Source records

┌────────

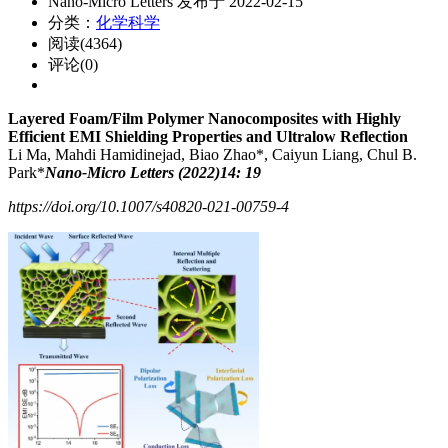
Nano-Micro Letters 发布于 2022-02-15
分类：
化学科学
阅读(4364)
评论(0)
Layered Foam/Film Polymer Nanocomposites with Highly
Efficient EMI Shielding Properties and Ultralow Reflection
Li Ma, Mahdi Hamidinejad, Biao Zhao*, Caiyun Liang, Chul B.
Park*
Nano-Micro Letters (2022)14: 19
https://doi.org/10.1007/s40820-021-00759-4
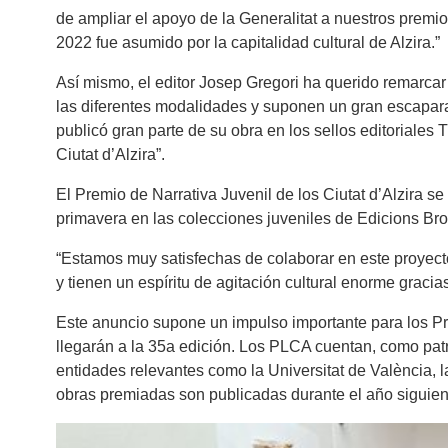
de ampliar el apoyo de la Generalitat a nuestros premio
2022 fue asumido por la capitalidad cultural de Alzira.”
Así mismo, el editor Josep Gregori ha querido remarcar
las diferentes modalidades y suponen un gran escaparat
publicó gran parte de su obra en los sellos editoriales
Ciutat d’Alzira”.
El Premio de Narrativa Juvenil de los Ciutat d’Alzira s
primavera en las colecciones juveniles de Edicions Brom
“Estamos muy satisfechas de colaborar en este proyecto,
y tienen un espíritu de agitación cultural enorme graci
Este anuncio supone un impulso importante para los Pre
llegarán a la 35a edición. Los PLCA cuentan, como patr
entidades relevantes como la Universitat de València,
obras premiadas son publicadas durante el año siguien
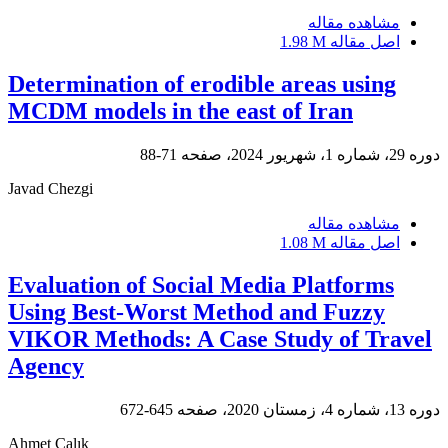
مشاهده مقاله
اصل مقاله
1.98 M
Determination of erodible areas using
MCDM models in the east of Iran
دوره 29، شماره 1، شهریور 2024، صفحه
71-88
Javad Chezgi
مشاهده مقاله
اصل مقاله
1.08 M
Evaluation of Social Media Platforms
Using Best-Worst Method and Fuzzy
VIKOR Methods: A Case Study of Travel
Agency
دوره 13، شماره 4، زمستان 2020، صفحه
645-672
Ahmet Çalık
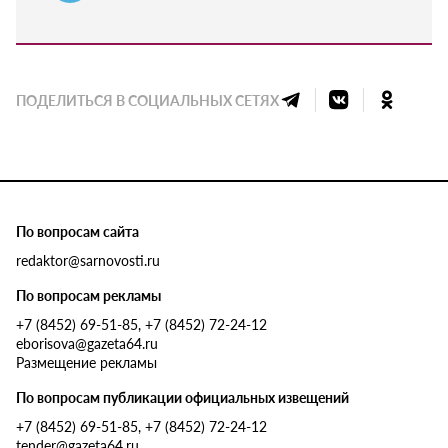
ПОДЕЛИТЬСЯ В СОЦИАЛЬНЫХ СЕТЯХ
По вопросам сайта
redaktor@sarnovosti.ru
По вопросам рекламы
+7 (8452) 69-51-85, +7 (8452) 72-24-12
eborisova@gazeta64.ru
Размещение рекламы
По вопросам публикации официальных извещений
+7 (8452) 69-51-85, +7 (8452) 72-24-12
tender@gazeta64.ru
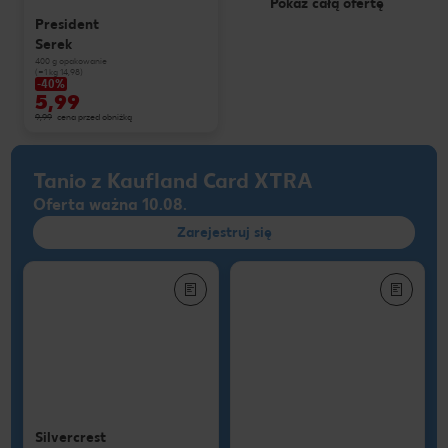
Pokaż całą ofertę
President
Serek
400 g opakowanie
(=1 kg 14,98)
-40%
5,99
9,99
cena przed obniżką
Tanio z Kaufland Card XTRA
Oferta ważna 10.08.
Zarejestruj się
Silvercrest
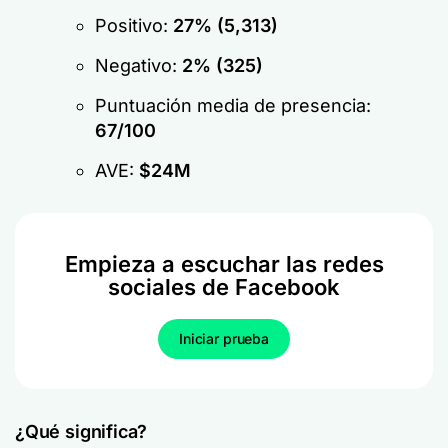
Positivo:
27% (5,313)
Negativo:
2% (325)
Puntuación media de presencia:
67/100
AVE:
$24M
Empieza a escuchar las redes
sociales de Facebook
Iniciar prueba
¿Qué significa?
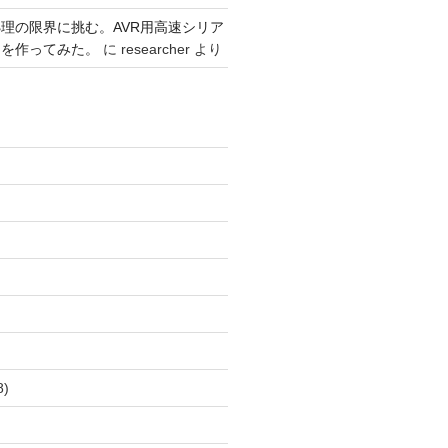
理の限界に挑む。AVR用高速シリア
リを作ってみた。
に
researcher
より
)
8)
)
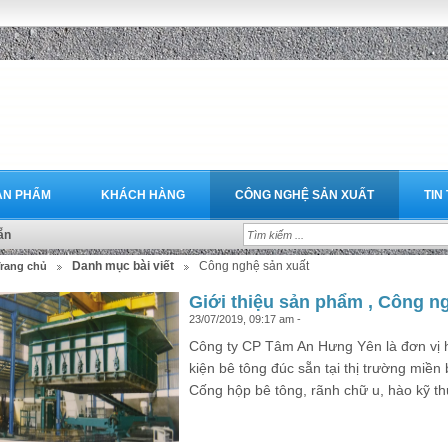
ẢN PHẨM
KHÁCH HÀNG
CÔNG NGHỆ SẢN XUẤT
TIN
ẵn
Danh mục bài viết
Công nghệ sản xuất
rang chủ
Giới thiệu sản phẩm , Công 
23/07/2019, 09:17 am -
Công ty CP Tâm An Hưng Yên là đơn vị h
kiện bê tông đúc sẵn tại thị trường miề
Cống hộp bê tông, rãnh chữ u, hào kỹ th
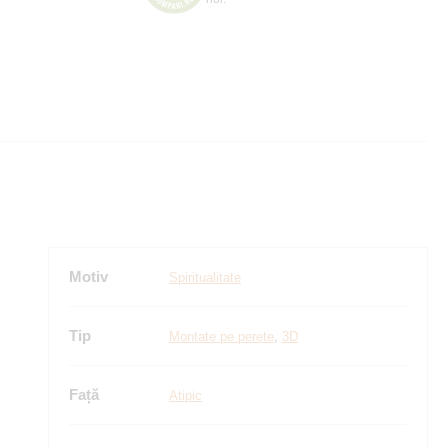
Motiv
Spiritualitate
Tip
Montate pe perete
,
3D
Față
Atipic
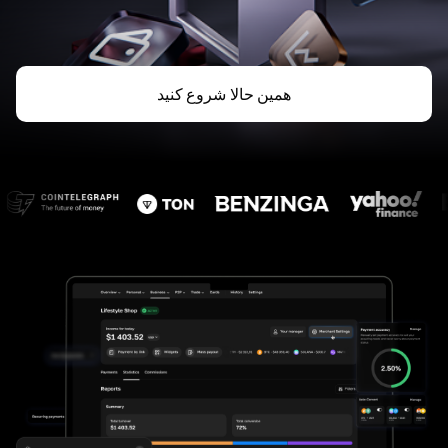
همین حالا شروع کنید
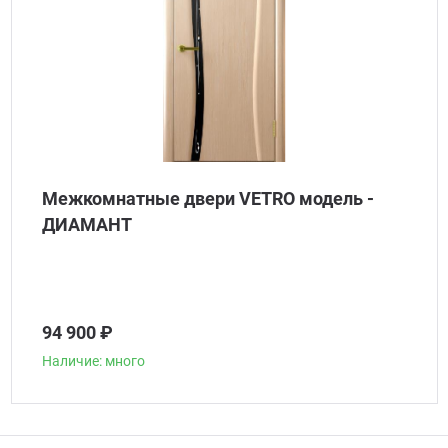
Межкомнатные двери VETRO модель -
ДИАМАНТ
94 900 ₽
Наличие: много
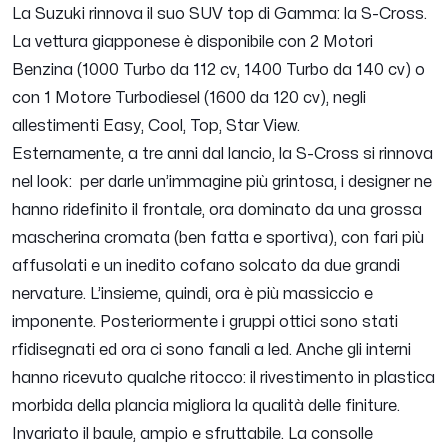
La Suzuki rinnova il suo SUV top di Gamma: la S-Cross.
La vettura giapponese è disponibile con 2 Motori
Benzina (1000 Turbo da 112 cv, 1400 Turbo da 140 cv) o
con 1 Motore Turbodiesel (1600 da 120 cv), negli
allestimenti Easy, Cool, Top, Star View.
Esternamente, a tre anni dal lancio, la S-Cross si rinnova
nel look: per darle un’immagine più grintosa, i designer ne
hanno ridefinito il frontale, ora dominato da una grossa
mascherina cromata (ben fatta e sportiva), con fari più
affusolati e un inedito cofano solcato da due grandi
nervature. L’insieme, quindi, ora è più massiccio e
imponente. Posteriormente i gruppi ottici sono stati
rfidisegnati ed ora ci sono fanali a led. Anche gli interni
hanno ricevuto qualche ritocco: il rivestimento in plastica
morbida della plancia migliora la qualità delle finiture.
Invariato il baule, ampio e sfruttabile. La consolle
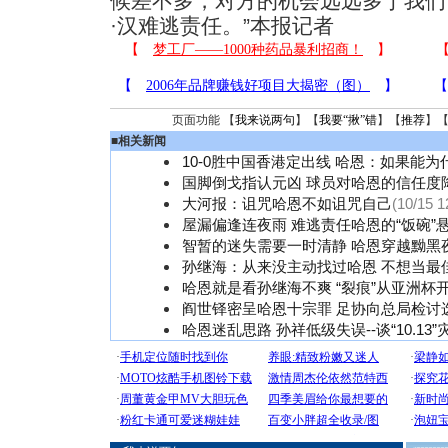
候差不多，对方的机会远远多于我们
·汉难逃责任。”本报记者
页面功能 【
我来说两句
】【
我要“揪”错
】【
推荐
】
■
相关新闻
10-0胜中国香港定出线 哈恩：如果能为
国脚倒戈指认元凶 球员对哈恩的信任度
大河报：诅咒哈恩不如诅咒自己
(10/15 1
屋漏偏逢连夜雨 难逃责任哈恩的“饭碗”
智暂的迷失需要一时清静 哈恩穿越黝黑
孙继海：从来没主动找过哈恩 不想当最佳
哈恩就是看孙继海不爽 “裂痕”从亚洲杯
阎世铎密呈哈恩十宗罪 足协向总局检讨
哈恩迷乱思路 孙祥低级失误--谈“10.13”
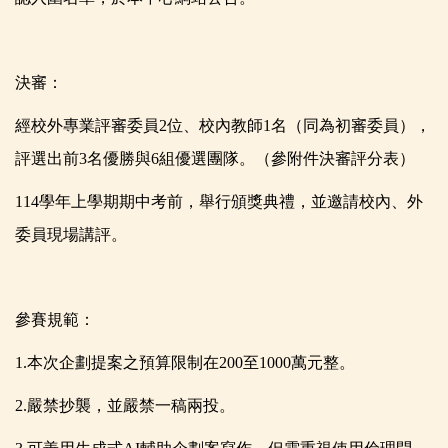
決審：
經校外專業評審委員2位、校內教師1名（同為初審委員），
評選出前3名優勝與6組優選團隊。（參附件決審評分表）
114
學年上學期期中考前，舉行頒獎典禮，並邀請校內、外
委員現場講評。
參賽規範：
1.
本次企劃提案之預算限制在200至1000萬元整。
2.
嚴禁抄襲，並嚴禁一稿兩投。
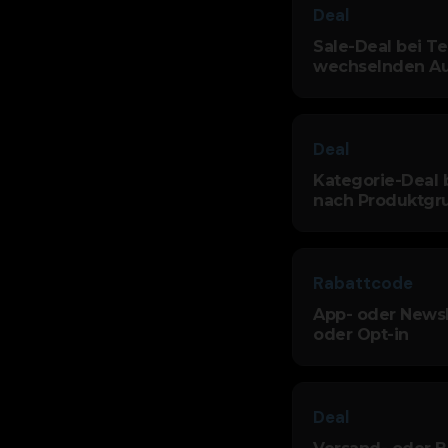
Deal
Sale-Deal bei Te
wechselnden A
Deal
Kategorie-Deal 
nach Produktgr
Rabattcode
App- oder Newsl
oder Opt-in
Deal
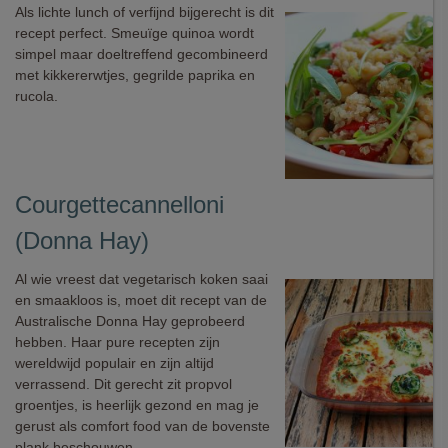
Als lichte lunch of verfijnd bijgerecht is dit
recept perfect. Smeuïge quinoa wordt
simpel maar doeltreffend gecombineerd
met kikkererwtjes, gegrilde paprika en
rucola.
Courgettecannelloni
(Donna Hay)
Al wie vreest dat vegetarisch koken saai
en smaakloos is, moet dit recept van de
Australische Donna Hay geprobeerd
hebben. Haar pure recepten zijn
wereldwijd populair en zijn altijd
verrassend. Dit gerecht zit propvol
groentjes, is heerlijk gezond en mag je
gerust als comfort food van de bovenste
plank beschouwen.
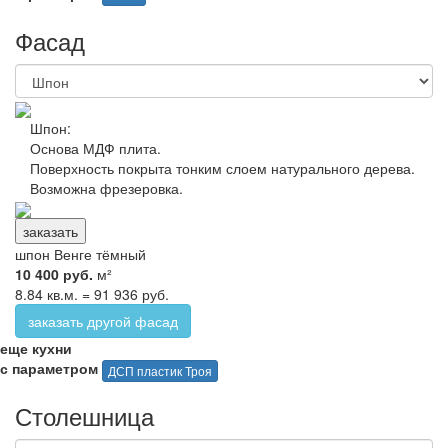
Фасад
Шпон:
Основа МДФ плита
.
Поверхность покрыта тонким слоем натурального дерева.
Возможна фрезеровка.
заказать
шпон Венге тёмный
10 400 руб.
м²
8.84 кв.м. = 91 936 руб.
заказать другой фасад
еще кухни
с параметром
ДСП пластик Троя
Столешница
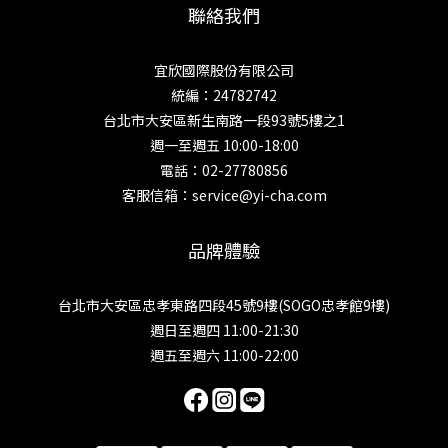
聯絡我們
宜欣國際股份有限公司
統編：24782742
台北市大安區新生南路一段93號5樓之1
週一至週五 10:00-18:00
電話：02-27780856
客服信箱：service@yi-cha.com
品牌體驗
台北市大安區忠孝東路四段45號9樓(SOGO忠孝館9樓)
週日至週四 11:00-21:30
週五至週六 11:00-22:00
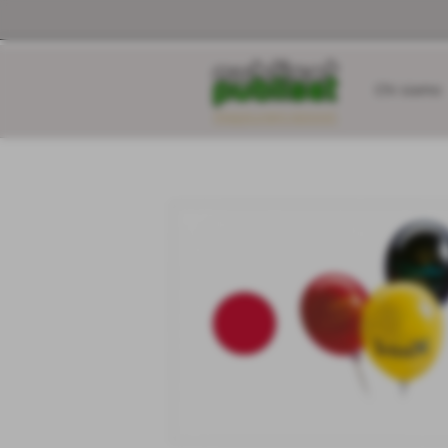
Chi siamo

└────────

#### Directions for this task
Transcribe every entry word for word, excluding images.

#### Result for this exercise
Nano-Micro Letters 发布于 2022-02-15
分类：
化学科学
阅读(4364)
评论(0)
Layered Foam/Film Polymer Nanocomposites with Highly
Efficient EMI Shielding Properties and Ultralow Reflection
Li Ma, Mahdi Hamidinejad, Biao Zhao*, Caiyun Liang, Chul B.
Park*
Nano-Micro Letters (2022)14: 19
https://doi.org/10.1007/s40820-021-00759-4
de ampliar el apoyo de la Generalitat a nuestros premio
2022 fue asumido por la capitalidad cultural de Alzira.”
Así mismo, el editor Josep Gregori ha querido remarcar
las diferentes modalidades y suponen un gran escaparat
publicó gran parte de su obra en los sellos editoriales
Ciutat d’Alzira”.
El Premio de Narrativa Juvenil de los Ciutat d’Alzira s
primavera en las colecciones juveniles de Edicions Brom
“Estamos muy satisfechas de colaborar en este proyecto,
y tienen un espíritu de agitación cultural enorme graci
Este anuncio supone un impulso importante para los Pre
llegarán a la 35a edición. Los PLCA cuentan, como patr
entidades relevantes como la Universitat de València,
obras premiadas son publicadas durante el año siguien
مشاهده مقاله
اصل مقاله
1.98 M
Determination of erodible areas using
MCDM models in the east of Iran
دوره 29، شماره 1، شهریور 2024، صفحه
71-88
Javad Chezgi
مشاهده مقاله
اصل مقاله
1.08 M
Evaluation of Social Media Platforms
Using Best-Worst Method and Fuzzy
VIKOR Methods: A Case Study of Travel
Agency
دوره 13، شماره 4، زمستان 2020، صفحه
645-672
Ahmet Çalık
ПОДЕЛИТЬСЯ В СОЦИАЛЬНЫХ СЕТЯХ
По вопросам сайта
redaktor@sarnovosti.ru
По вопросам рекламы
+7 (8452) 69-51-85, +7 (8452) 72-24-12
eborisova@gazeta64.ru
Размещение рекламы
По вопросам публикации официальных извещений
+7 (8452) 69-51-85, +7 (8452) 72-24-12
tender@gazeta64.ru
Pokaż całą ofertę
President
Serek
400 g opakowanie
(=1 kg 14,98)
-40%
5,99
9,99
cena przed obniżką
Tanio z Kaufland Card XTRA
Oferta ważna 10.08.
Zarejestruj się
Silvercrest
Positivo:
27% (5,313)
Negativo:
2% (325)
Puntuación media de presencia:
67/100
AVE:
$24M
Empieza a escuchar las redes
sociales de Facebook
Iniciar prueba
¿Qué significa?
理の限界に挑む。AVR用高速シリア
リを作ってみた。
に
researcher
より
)
8)
)
ẢN PHẨM
KHÁCH HÀNG
CÔNG NGHỆ SẢN XUẤT
TIN
ẵn
Danh mục bài viết
Công nghệ sản xuất
rang chủ
Giới thiệu sản phẩm , Công 
23/07/2019, 09:17 am -
Công ty CP Tâm An Hưng Yên là đơn vị h
kiện bê tông đúc sẵn tại thị trường miề
Cống hộp bê tông, rãnh chữ u, hào kỹ th
Motiv
Spiritualitate
Tip
Montate pe perete
,
3D
Față
Atipic
همین حالا شروع کنید
Межкомнатные двери VETRO модель -
ДИАМАНТ
94 900 ₽
Наличие: много
La Suzuki rinnova il suo SUV top di Gamma: la S-Cross.
La vettura giapponese è disponibile con 2 Motori
Benzina (1000 Turbo da 112 cv, 1400 Turbo da 140 cv) o
con 1 Motore Turbodiesel (1600 da 120 cv), negli
allestimenti Easy, Cool, Top, Star View.
Esternamente, a tre anni dal lancio, la S-Cross si rinnova
nel look: per darle un’immagine più grintosa, i designer ne
hanno ridefinito il frontale, ora dominato da una grossa
mascherina cromata (ben fatta e sportiva), con fari più
affusolati e un inedito cofano solcato da due grandi
nervature. L’insieme, quindi, ora è più massiccio e
imponente. Posteriormente i gruppi ottici sono stati
rfidisegnati ed ora ci sono fanali a led. Anche gli interni
hanno ricevuto qualche ritocco: il rivestimento in plastica
morbida della plancia migliora la qualità delle finiture.
Invariato il baule, ampio e sfruttabile. La consolle
候差不多，对方的机会远远多于我们
·汉难逃责任。”本报记者
页面功能 【
我来说两句
】【
我要“揪”错
】【
推荐
】
■
相关新闻
10-0胜中国香港定出线 哈恩：如果能为
国脚倒戈指认元凶 球员对哈恩的信任度
大河报：诅咒哈恩不如诅咒自己
(10/15 1
屋漏偏逢连夜雨 难逃责任哈恩的“饭碗”
智暂的迷失需要一时清静 哈恩穿越黝黑
孙继海：从来没主动找过哈恩 不想当最佳
哈恩就是看孙继海不爽 “裂痕”从亚洲杯
阎世铎密呈哈恩十宗罪 足协向总局检讨
哈恩迷乱思路 孙祥低级失误--谈“10.13”
決審：
經校外專業評審委員2位、校內教師1名（同為初審委員），
評選出前3名優勝與6組優選團隊。（參附件決審評分表）
114
學年上學期期中考前，舉行頒獎典禮，並邀請校內、外
委員現場講評。
參賽規範：
1.
本次企劃提案之預算限制在200至1000萬元整。
2.
嚴禁抄襲，並嚴禁一稿兩投。
Deal
Sale-Deal bei Te
wechselnden A
Deal
Kategorie-Deal 
nach Produktgr
Rabattcode
App- oder Newsl
oder Opt-in
Deal
Als lichte lunch of verfijnd bijgerecht is dit
recept perfect. Smeuïge quinoa wordt
simpel maar doeltreffend gecombineerd
met kikkererwtjes, gegrilde paprika en
rucola.
Courgettecannelloni
(Donna Hay)
Al wie vreest dat vegetarisch koken saai
en smaakloos is, moet dit recept van de
Australische Donna Hay geprobeerd
hebben. Haar pure recepten zijn
wereldwijd populair en zijn altijd
verrassend. Dit gerecht zit propvol
groentjes, is heerlijk gezond en mag je
gerust als comfort food van de bovenste
plank beschouwen.
Фасад
Шпон:
Основа МДФ плита
.
Поверхность покрыта тонким слоем натурального дерева.
Возможна фрезеровка.
заказать
шпон Венге тёмный
10 400 руб.
м²
8.84 кв.м. = 91 936 руб.
заказать другой фасад
еще кухни
с параметром
ДСП пластик Троя
Столешница
聯絡我們
宜欣國際股份有限公司
統編：24782742
台北市大安區新生南路一段93號5樓之1
週一至週五 10:00-18:00
電話：02-27780856
客服信箱：service@yi-cha.com
品牌體驗
台北市大安區忠孝東路四段45號9樓(SOGO忠孝館9樓)
週日至週四 11:00-21:30
週五至週六 11:00-22:00
Chi siamo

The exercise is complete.